* [WHAT THIS TASK INVOLVES] Write out the full listing exactly as given, minus the images.

* [DATA PROVIDED]
⟨

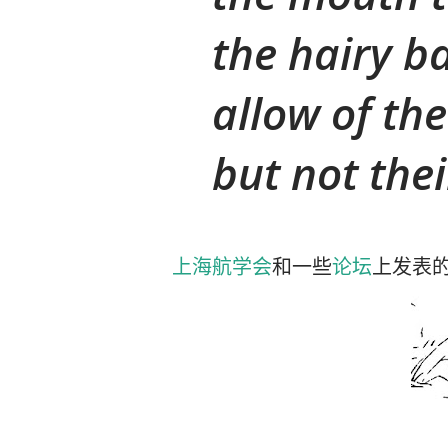
the hairy b
allow of the
but not thei
上海航学会
和一些
论坛
上发表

⟩

* [SOLUTION BELOW]
the hairy b
allow of the
but not thei
上海航学会
和一些
论坛
上发表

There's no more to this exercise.